А мой Водила пусть пока думает, что он потерял зажигалку. Зато, когда через месяц мы будем возвращаться в Петербург к Шуре Плоткину, я преподнесу эту зажигалку своему Водиле «в самом лучшем виде», как сказал бы Шура.
Вылез я из фургона и уже с легким сердцем побежал к «мерседесу» рассказать все Дженни. Однако, серебристый «мерседес» сухо и неприветливо встретил меня наглухо поднятыми стеклами дверей и намертво задраенным верхним люком.
Дженни в машине и след простыл.
* * *
Мне ничего не оставалось делать, как вернуться к своему грузовику.
Маньки-Дианы не было. Видимо, у нее кончился перерыв в судомойке, и она умчалась готовить посуду к обеду шестисот пассажиров.
Водила ползал по кабине, поднимал на полу коврик, заглядывал под сиденья. Увидел меня и огорченно сказал:
— Вот, Кыся… Зажигалочка-то твоя- тю-тю! Видать, мало ей, сучке, пятнадцати долларов показалось, этой Диане задроченной, так она еще и зажигалочку нашу скоммуниздила…

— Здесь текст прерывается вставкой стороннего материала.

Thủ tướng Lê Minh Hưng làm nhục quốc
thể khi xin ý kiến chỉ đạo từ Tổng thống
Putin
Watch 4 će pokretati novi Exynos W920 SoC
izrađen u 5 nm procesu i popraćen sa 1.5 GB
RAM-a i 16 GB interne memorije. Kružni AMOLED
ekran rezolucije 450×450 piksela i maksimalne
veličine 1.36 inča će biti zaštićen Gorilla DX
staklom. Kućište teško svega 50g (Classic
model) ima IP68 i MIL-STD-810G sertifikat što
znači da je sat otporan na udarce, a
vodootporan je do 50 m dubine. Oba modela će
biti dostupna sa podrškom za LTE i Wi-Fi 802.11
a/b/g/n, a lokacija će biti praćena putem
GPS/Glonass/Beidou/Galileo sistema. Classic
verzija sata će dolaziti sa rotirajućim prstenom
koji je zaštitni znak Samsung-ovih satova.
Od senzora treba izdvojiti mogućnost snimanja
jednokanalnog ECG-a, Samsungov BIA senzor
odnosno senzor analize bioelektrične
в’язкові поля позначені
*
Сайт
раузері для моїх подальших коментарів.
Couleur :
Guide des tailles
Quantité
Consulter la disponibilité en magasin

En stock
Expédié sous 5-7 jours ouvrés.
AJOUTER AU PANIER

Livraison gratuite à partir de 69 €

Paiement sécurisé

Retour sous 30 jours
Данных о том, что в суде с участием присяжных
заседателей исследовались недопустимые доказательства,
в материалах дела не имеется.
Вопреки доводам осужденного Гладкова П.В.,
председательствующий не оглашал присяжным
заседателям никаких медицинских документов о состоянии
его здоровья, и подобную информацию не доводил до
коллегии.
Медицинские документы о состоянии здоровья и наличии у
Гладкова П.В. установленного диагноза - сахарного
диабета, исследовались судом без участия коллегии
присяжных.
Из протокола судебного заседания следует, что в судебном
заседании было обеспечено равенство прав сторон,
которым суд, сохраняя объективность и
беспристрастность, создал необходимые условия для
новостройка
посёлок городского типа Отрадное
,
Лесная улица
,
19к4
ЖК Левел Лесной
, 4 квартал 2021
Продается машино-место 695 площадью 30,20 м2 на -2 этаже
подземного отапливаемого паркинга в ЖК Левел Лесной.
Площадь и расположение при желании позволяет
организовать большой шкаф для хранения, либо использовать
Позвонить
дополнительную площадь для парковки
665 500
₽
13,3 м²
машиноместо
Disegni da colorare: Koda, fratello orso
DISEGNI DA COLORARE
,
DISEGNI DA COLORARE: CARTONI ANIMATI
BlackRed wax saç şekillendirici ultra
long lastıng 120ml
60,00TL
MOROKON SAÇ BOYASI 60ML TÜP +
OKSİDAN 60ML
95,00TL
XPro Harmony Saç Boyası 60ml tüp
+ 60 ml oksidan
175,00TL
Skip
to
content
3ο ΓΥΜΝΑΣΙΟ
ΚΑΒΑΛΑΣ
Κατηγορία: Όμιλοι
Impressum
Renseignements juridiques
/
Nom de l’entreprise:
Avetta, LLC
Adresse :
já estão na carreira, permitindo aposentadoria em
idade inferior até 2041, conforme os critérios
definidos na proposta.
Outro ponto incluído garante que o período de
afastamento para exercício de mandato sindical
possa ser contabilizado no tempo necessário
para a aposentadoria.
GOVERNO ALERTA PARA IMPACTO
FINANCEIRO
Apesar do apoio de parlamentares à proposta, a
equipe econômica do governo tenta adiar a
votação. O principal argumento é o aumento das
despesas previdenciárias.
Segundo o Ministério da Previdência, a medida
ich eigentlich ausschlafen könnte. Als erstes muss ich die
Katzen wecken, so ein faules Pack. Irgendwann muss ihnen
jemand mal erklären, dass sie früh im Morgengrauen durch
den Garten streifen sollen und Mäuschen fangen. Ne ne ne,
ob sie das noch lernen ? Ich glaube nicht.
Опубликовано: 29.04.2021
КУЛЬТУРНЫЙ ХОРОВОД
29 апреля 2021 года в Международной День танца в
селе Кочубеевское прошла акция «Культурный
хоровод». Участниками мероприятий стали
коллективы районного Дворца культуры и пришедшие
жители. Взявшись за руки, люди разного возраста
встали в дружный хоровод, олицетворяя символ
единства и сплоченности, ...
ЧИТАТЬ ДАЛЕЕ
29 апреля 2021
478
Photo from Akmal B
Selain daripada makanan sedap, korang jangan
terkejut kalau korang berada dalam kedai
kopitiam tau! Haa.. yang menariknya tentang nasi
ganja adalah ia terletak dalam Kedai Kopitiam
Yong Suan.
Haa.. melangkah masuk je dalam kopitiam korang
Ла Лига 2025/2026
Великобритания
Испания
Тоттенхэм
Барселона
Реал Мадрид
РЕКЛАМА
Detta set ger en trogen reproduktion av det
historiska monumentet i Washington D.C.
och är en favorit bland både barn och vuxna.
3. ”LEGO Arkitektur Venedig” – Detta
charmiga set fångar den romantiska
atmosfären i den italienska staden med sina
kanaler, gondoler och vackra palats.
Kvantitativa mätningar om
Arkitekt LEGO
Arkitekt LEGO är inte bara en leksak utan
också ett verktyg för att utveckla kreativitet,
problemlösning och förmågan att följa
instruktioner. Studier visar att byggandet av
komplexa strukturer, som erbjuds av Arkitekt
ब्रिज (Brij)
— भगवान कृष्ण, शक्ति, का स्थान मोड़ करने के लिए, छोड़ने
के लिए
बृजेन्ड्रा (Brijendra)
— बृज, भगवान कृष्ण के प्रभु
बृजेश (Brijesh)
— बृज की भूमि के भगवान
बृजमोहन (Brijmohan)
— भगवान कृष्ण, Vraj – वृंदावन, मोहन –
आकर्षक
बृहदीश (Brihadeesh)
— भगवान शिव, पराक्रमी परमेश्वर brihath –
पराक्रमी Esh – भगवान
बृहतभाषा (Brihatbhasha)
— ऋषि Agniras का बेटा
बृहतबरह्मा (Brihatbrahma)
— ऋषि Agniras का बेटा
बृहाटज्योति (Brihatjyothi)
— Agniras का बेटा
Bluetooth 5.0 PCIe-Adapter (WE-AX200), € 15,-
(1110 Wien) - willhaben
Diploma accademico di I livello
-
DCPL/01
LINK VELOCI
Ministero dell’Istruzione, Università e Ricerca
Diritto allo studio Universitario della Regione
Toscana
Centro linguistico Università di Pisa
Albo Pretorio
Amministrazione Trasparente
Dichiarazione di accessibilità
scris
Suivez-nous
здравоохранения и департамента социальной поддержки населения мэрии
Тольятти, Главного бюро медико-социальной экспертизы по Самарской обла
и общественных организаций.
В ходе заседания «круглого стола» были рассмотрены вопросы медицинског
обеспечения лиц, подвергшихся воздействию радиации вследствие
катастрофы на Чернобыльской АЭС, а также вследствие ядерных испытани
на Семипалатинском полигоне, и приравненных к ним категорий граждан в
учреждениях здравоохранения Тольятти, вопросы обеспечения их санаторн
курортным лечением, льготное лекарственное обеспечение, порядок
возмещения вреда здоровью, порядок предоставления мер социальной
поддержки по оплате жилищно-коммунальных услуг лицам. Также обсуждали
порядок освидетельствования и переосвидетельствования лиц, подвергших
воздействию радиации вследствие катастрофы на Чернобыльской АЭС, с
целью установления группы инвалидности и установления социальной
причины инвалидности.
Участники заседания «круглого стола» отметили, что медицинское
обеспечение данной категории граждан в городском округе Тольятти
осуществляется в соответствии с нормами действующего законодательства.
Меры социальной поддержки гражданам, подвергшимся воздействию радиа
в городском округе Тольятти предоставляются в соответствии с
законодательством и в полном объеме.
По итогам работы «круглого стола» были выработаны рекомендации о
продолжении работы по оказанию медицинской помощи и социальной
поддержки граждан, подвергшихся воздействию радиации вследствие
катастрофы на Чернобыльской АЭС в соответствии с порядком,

Неожиданно мне стало вдруг очень жалко эту дуреху Маньку! Мало того, что она все еще радуется десяти долларам, в то время как валютные потаскухи уже давно перешли на стодолларовую оплату, а гостиничные проститутки — Шура как-то говорил — меньше, чем за полтораста и разговаривать не начинают, так ее, беднягу, еще и в воровстве, которого она не совершала, обвинили…
Не дай Бог, думаю, сейчас мой Водила пойдет в ресторанную судомойку, разыщет Маньку-Диану и начнет права качать! Кто там будет разбираться брала, не брала?! Вышибут с хлебного места в два счета. Как тех теток из «Астории»…
А так как интрига с зажигалкой от начала до конца — моих лап дело, то я просто обязан встать на защиту Маньки!
Но, как?! Единственный способ — это попытаться немедленно установить с Водилой хотя бы намек на телепатическую связь «по доктору Ричарду Шелдрейсу». Правда, в своей теории английский биолог считал, что Начало Установления Контакта обязательно должно идти от Человека, как от существа более высоко организованного в своем развитии. Как в моем случае с Шурой Плоткиным.